Modern Italy: A Very Short Introduction (Very Short Introductions) by Anna Cento Bull
Author:Anna Cento Bull [Bull, Anna Cento]
Language: eng
Format: epub, azw3
ISBN: 9780191039997
Publisher: OUP Oxford
Published: 2016-10-20T06:00:00+00:00
The golden age of the Italian economy
The post-war years marked a period of unprecedented expansion, with GDP growing at a rate of 5 per cent between 1951 and 1963, reaching a peak of 8 per cent in the years after 1957, known as the ‘economic miracle’. This rapid growth was due to a combination of domestic and international factors. Among the former, we find renewed State intervention in the economy coupled with a dynamic and forward-looking managerial style in the public sector; diffused entrepreneurship and inventiveness on the part of a myriad of small family firms in the private sector; and new social values revolving around consumerism and upward social mobility. The country’s founding role in the European Economic Community in 1957 was perhaps the most important external factor in the country’s rapid growth at that time, as it contributed to a very considerable growth in exports, especially in terms of manufactured goods. This was the time when the country became renowned all over the world for its ‘Made in Italy’ brand, especially in textile, clothing, shoe and leather manufacturing, furniture, and interior design. This period was also characterized by renewed and sustained public schemes aimed at promoting the industrialization of the South, overseen and funded by a special State organization, the Cassa per il Mezzogiorno.

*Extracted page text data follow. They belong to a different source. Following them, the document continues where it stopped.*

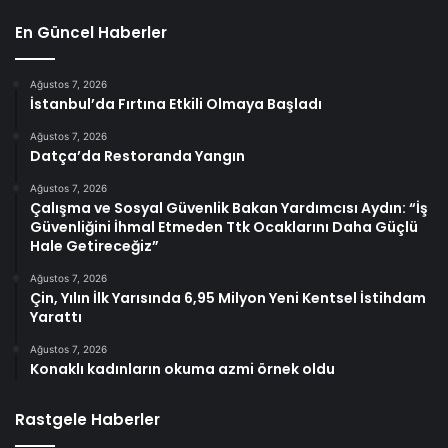
En Güncel Haberler
Ağustos 7, 2026
İstanbul’da Fırtına Etkili Olmaya Başladı
Ağustos 7, 2026
Datça’da Restoranda Yangın
Ağustos 7, 2026
Çalışma ve Sosyal Güvenlik Bakan Yardımcısı Aydın: “İş
Güvenliğini İhmal Etmeden Ttk Ocaklarını Daha Güçlü
Hale Getireceğiz”
Ağustos 7, 2026
Çin, Yılın İlk Yarısında 6,95 Milyon Yeni Kentsel İstihdam
Yarattı
Ağustos 7, 2026
Konaklı kadınların okuma azmi örnek oldu
Rastgele Haberler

One of the positive factors accounting for the country’s economic success was State intervention in the economy. After the war, it took a distinctive form with the setting up of various State-holding companies. These were directed by the Ministry for State Holdings, created in 1956 and managed by a group of technocrats who had in some cases formed their experience in the public sector during the fascist regime. A typical example is Pasquale Saraceno, who during the 1930s had worked at the IRI and in 1946 started working at the newly formed Svimez, a State-funded public–private consortium for the development of the South. Another prominent public manager was Enrico Mattei, who in 1952 became president of the newly formed oil and gas public company, Ente nazionale idrocarburi (ENI). A charismatic figure, Mattei set out to establish an oil supply network as an alternative to the one controlled by the Anglo-American giants, which he dubbed the ‘seven sisters’. His life and premature death in 1962, when his private jet exploded in unexplained circumstances, have since inspired numerous books and various works of fiction. Among these, a 1972 film by acclaimed director Francesco Rosi (The Mattei Case) and, more recently, a 2009 popular TV mini-series entitled Enrico Mattei: The Man Who Looked to the Future.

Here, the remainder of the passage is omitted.